Due in November, Some Snow Is… has lyrical text about snow: the types of snow (the early snow, the snow days, the going away snow), when it snows (the early snow at the start where not sure if it is snow or rain and the end of snow when the whispers of bikes start calling your name), what not to do with snow (watch out for the yellow stuff) and the feelings and thoughts we have about snow (the cozy snow day, the grumbles of dad shoveling) plus things you can do with it (forts, sledding, snow angels, snowmen). It then ends on
the hint of Spring.
While the text is a three, the art is a four. I like a good poem (and this is a good poem) it is slightly simplistic, and I was looking for something deeper. I truly think Ellen Yeomans could right an entire book of snow poetry as well as one for each season. But also, could make one big, lovely collection. And I feel that they could do one from toddler right on up to adult. I grew up around snow and what Yeomans writes captures it in an idealistic, but realistic manner as well.
Some snow is First Snow,
we’ve waited for so long snow.
Is it really snow snow
or only heavy rain?
The above is for certain a real description: YES! The first snow is here…. wait, nope, big old icky rain that makes things muddy!

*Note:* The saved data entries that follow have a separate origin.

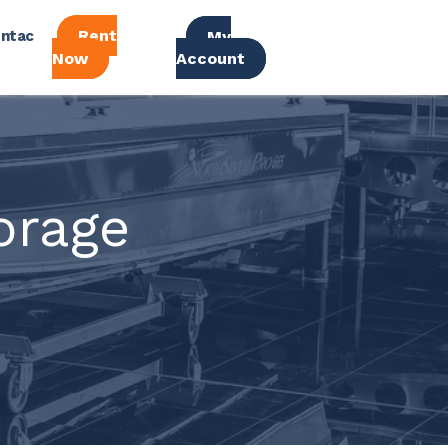
Rent
ntac
My
Now
Account
orage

A piece of the publisher review has the illustrations as “energetic.” Andrea Offermann’s art has moving and grooving parts. Their style is realistic, quirky and fun. Bright colors pop off the page and you see the snow flying around and feel the wet and chills. Some are romanticized (no butt prints in the snow angel or heel digs or rolling out of the angel position are seen to mar the lovely snow angels made). And my adult kicked it (do not make a pile of snow next to the road so crazy snowplow drivers can dump the snow onto playing children) but that is the adult in me. The child in me always wished I could make a cool snow tunnel that did not collapse. (Usually because it had to be done on the sly as our mother was not a fan of them.)